- Вас, гражданин Ульянов, подозревают в шпионаже в пользу России на том только основании, что вы получаете из России деньги. Откуда же вы их получаете?

- От редакции газеты "Правда", где я сотрудничал почти в каждом номере... Употребляю прошедшее время - "сотрудничал", так как газета эта закрыта перед самой войной русским правительством. А до того она издавалась легально, несмотря на свою революционность, но, разумеется, сильно страдала от репрессий со стороны русских властей. Да ведь ради руководства этой газетой я и поселился здесь, поближе к русской границе, - добавил Владимир Ильич. - Согласитесь сами, что мне при моем положении, при моем отношении к русскому правительству предъявлять обвинение в шпионаже в пользу этого правительства, с которым борюсь я всю свою сознательную жизнь, - чистейшей воды абсурд!

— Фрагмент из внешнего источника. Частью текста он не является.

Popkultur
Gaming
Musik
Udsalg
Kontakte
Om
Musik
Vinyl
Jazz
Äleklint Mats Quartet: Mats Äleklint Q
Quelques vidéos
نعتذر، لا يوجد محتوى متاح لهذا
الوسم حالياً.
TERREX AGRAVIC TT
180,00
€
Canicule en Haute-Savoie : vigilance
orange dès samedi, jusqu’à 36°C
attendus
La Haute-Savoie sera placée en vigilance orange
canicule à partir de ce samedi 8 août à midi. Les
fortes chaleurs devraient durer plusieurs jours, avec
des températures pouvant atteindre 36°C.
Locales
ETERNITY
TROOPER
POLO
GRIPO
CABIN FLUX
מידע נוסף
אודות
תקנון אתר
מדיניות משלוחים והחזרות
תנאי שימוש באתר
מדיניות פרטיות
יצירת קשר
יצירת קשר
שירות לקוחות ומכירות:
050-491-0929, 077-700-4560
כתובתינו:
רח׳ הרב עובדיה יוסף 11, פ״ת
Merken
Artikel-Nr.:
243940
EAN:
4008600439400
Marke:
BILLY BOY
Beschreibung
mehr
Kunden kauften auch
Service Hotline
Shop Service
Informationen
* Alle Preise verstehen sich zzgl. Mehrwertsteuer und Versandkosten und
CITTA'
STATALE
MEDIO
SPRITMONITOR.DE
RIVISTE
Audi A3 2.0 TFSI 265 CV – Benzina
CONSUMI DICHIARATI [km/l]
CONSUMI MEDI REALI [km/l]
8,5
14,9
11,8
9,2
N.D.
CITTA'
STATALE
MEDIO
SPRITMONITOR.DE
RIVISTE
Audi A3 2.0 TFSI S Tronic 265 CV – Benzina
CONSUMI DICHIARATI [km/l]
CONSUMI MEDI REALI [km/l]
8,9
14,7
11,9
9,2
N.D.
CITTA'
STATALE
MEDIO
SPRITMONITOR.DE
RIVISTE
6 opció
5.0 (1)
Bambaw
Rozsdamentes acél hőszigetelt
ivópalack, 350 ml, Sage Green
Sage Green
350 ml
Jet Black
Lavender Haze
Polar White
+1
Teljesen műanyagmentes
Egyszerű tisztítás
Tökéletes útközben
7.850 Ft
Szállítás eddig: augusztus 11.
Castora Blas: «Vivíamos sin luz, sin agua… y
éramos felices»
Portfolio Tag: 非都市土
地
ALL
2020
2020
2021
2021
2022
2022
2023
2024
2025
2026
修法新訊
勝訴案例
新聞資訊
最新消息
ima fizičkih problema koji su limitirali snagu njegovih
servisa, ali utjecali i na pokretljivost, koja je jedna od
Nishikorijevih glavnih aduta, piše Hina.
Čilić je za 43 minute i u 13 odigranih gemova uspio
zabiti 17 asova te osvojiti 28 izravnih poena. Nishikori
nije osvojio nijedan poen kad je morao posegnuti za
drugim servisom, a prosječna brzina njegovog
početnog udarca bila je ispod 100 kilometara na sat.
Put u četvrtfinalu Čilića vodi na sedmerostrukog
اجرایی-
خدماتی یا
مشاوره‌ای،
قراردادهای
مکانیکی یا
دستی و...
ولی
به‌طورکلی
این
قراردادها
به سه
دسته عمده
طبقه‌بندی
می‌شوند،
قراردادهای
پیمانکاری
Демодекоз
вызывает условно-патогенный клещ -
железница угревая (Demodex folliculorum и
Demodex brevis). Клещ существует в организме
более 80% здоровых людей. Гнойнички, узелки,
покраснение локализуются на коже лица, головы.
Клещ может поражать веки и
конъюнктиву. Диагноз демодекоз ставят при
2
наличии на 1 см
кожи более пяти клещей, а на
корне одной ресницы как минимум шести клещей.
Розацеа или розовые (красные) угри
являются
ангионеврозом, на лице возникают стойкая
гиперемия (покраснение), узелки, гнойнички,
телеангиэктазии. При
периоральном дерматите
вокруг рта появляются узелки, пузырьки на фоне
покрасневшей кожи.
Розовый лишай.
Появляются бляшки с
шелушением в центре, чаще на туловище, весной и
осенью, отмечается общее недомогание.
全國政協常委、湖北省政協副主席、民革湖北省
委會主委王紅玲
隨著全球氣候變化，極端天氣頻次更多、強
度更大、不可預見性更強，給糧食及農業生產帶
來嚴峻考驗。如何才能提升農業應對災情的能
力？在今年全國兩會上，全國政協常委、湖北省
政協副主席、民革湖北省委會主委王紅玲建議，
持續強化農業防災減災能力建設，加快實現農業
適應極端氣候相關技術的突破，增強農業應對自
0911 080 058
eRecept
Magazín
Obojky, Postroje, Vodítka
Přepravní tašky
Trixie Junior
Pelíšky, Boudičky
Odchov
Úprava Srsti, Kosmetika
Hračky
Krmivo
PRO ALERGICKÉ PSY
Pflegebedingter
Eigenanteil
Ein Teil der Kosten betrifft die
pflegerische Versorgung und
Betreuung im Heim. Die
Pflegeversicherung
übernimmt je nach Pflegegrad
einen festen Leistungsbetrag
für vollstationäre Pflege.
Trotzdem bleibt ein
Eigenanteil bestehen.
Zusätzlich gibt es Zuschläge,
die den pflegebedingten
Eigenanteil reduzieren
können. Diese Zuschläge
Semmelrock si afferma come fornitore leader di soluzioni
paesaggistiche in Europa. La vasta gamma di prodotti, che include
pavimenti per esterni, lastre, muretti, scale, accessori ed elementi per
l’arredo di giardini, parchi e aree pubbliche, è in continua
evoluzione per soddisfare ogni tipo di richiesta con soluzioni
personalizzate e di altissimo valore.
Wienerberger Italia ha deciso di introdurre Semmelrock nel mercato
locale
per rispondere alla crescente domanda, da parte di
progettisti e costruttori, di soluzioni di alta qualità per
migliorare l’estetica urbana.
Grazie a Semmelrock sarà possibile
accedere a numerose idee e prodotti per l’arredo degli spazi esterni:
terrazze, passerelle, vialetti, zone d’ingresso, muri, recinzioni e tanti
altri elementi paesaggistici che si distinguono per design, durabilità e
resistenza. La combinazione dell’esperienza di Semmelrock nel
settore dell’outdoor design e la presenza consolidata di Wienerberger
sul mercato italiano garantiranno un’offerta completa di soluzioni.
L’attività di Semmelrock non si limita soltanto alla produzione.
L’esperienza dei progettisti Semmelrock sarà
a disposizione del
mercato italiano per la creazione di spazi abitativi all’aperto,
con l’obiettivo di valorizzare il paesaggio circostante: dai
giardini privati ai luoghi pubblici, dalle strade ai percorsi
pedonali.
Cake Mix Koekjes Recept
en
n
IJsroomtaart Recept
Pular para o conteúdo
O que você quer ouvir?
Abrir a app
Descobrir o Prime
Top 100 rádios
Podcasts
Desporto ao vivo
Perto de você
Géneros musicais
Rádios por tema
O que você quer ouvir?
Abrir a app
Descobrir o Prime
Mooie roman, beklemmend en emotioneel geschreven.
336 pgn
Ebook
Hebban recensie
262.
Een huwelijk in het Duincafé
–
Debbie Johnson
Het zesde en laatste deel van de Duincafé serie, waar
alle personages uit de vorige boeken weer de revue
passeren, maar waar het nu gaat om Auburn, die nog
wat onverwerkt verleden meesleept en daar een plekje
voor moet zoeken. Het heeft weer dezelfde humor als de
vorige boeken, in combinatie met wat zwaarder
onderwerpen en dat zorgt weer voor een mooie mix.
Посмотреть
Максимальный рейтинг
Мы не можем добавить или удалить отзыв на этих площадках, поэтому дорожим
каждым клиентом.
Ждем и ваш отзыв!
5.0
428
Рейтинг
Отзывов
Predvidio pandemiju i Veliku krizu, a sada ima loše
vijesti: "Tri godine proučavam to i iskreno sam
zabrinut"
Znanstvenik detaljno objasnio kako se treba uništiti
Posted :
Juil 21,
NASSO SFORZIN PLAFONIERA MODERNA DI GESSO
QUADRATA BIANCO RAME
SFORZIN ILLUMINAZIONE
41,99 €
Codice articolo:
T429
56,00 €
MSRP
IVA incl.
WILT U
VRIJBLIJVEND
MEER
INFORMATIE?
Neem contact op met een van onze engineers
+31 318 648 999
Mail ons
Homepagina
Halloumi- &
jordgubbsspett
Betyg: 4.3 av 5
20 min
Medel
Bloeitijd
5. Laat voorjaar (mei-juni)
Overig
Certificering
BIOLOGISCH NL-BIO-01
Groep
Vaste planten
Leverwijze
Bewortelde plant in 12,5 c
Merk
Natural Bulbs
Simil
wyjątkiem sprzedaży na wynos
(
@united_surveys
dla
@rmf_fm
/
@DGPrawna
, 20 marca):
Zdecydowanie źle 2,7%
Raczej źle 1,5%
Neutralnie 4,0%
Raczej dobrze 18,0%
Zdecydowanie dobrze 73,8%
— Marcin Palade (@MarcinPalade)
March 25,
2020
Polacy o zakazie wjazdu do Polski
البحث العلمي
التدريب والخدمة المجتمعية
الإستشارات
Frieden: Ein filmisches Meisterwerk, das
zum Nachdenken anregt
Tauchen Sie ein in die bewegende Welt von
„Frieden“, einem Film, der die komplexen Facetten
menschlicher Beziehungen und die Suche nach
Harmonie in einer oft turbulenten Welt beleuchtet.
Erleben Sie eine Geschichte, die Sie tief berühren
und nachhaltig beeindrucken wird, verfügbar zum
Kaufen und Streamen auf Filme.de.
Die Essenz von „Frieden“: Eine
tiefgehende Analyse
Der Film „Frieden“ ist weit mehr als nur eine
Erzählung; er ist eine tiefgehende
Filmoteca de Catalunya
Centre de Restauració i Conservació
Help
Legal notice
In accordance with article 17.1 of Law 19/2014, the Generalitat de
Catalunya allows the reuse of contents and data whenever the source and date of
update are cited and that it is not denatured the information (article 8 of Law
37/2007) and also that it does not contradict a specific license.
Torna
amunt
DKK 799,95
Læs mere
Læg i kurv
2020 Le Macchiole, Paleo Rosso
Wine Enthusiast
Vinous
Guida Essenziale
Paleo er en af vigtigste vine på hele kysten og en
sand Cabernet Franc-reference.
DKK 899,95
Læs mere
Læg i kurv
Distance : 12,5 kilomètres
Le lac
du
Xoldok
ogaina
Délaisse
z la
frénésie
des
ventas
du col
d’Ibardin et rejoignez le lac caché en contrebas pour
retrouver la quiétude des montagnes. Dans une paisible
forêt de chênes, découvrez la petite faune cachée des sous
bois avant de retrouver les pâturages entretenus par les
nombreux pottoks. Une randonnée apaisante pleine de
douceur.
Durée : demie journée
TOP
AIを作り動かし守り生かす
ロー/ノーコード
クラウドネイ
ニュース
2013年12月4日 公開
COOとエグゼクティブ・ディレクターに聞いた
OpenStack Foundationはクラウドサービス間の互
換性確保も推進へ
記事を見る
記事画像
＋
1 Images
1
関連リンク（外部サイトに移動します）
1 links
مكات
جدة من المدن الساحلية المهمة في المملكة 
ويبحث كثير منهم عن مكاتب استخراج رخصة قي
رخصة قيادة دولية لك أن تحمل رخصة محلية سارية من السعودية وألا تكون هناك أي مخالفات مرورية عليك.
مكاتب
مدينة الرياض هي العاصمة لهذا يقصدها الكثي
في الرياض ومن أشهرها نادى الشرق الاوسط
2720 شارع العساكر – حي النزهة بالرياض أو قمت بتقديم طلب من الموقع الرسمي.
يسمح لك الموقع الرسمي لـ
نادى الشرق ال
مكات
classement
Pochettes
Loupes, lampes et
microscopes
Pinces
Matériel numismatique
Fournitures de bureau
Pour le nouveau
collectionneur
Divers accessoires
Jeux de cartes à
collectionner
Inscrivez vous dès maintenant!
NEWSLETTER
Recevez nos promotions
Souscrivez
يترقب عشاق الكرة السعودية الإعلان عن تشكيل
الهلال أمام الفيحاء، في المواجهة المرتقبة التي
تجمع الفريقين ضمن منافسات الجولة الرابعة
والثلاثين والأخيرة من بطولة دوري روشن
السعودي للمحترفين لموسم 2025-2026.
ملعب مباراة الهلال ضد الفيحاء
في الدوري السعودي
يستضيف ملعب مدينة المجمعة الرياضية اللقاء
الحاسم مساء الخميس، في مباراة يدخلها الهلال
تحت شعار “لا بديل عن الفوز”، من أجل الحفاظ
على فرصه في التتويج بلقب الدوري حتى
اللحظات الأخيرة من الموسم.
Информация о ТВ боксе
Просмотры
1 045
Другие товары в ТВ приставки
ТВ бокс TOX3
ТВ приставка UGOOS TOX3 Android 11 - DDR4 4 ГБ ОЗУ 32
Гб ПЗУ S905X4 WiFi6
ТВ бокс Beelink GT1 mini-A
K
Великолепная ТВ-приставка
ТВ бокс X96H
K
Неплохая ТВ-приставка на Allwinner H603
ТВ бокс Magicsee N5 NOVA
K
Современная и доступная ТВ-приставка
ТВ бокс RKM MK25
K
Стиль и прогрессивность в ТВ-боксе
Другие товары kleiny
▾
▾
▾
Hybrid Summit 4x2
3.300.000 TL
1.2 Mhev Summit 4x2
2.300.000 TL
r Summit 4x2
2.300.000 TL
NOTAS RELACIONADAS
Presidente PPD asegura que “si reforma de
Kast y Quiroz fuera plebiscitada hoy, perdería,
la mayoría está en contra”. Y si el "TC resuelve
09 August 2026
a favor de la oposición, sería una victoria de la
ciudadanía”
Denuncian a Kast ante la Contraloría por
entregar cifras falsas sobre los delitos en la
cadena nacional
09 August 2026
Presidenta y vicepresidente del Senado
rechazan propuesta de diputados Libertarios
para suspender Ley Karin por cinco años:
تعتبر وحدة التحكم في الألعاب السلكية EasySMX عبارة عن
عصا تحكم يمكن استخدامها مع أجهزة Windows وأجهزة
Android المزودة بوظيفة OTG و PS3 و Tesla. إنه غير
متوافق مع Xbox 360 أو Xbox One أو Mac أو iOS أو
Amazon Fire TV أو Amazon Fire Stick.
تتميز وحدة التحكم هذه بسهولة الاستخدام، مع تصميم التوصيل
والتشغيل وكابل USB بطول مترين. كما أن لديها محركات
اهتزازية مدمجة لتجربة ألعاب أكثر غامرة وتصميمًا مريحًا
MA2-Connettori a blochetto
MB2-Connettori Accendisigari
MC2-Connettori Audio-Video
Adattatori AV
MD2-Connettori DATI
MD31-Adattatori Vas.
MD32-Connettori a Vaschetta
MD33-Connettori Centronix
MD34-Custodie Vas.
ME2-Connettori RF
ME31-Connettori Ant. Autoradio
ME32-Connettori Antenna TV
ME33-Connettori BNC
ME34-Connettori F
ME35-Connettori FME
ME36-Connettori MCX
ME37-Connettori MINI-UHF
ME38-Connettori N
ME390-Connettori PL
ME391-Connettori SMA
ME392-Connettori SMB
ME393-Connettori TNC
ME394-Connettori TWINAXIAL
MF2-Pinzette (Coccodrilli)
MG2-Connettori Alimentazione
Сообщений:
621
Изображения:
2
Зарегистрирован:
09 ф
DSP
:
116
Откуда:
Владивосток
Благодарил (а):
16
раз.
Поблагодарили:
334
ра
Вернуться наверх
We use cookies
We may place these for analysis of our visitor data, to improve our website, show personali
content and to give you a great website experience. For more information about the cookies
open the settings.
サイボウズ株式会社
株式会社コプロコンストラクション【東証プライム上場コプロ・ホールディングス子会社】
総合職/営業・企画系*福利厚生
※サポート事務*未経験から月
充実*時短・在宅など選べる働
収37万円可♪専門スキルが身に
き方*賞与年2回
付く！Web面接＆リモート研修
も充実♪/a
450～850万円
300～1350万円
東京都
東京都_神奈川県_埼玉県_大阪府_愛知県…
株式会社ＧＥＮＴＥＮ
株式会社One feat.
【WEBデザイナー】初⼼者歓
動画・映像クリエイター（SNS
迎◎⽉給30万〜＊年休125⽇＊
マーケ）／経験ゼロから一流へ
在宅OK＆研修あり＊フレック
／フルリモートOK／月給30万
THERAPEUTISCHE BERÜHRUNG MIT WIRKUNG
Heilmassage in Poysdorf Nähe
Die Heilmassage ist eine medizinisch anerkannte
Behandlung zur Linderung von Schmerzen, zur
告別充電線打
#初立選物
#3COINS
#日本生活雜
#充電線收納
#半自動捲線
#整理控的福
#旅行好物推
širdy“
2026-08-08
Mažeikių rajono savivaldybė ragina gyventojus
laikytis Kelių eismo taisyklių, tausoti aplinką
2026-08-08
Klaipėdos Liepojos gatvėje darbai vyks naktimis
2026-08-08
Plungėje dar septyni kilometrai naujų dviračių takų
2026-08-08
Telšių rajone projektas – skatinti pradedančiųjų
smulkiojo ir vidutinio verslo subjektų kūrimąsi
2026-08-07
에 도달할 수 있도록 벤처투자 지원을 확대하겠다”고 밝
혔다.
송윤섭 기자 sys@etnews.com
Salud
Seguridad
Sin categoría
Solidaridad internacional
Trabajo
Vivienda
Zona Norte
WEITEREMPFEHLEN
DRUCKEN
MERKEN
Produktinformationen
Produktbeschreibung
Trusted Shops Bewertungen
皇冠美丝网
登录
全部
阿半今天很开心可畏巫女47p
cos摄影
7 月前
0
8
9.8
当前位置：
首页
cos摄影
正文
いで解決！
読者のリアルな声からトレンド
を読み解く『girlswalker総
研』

- Абсурд! Действительно абсурд! - не замедлил согласиться следователь. - И я должен буду написать об этом с возможной закругленностью. Присядьте, пожалуйста, хотя бы на койку, гражданин Ульянов!

И, почувствовав при этих словах следователя действительную необходимость сесть, Владимир Ильич опустился на лохматое серое одеяло в первый раз за этот богатый событиями день, так как только теперь ощутил большую усталость во всем теле. Зато он был обрадован тем, что Иозеф Глуд от дверей глядел на него непритворно сияющими глазами.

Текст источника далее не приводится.